President Obama is on a balancing act when it comes to discussing the unrest in Ferguson, Mo., treading a fine line between police and protesters, and between black and white.
"While I understand the passions and the anger that arise over the death of Michael Brown, giving into that anger by looting or carrying guns, and even attacking the police only serves to raise tensions and stir chaos," Obama said during his brief news conference Tuesday. "It undermines rather than advancing justice."
Obama has questioned some of the circumstances surrounding the shooting death of Brown, an unarmed 18-year-old black man, but stressed that an investigation is ongoing. He has defended the right of police to maintain order, but criticized the use of excessive force, including the arrests of reporters.
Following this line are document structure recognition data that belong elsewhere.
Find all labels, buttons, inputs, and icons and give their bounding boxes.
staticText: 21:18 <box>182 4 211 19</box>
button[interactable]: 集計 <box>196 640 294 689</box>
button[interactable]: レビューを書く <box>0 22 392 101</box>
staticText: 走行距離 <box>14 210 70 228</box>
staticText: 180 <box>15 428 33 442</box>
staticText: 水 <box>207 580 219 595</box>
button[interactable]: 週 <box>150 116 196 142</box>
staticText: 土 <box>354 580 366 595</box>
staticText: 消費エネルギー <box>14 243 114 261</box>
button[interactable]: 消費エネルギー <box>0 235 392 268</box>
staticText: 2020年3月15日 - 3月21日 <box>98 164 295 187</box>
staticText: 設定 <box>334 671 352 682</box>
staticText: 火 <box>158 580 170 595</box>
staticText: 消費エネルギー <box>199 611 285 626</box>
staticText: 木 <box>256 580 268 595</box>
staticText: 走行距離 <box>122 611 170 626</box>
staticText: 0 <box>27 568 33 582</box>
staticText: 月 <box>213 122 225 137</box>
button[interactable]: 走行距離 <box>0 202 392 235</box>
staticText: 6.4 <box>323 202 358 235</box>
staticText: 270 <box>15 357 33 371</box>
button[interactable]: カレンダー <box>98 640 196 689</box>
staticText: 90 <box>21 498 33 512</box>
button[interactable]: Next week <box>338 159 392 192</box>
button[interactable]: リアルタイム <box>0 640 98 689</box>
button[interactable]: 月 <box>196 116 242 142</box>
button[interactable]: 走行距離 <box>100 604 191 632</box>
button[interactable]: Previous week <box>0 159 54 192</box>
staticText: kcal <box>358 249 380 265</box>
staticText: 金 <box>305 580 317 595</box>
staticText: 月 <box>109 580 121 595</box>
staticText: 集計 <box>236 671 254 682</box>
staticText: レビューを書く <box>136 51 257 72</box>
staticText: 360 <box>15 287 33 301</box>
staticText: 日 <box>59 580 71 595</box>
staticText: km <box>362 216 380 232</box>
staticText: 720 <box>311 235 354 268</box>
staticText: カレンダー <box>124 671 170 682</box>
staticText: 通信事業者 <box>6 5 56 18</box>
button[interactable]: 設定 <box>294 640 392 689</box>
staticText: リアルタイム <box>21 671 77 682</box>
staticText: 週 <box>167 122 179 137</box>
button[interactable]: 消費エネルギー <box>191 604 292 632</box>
"This is not an argument that there isn't real crime out there, and that law enforcement doesn't have a difficult job and that they have to be honored and respected for the danger and difficulty of law enforcement," Obama said.
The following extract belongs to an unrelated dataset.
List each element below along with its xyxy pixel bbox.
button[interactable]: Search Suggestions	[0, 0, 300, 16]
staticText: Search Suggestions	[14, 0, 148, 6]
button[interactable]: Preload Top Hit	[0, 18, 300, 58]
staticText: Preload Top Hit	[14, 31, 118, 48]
But the "gulf of mistrust" between police and African-Americans cannot be ignored, he said, and everyone must work to make sure "that our criminal justice system is acutely aware of the possibilities of disparities in treatment, there are safeguards in place to avoid those disparities."
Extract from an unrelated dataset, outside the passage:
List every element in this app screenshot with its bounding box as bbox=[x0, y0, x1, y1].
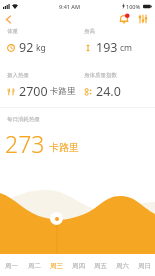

FULL COVERAGE: The Michael Brown shooting
The president said that protesters have legitimate grievances, both over the death of Brown as well as historic treatment of African-Americans by police. He has also criticized those demonstrators who have looted stores and thrown Molotov cocktails at police.
"It's clear that the vast majority of people are peacefully protesting," Obama said. "What's also clear is that a small minority of individuals are not."
In discussing My Brother's Keeper and other efforts to help young men of color, Obama said "there are young black men that commit crime. And we can argue about why that happened -- because of the poverty they were born into and the lack of opportunity, or the schools systems that failed them, or what have you.
"But," he added, "if they commit a crime, then they need to be prosecuted because every community has an interest in public safety."
Obama, an attorney as well as the nation's first African-American president, has also been careful about speaking on a pending investigation.
The president has not spoken about Brown's death with the emotion he did when discussing the 2012 death of Trayvon Martin. In that case, however, Obama spoke out more after the trial of the man who shot Martin -- legal proceedings in the Ferguson case seem far off.
"I have to be very careful about not pre-judging these events before investigations are completed," Obama said. "Although these are issues of local jurisdiction, the DOJ works for me and when they're conducting an investigation I've got to make sure that I don't look like I'm putting my thumb on the scales one way or the other."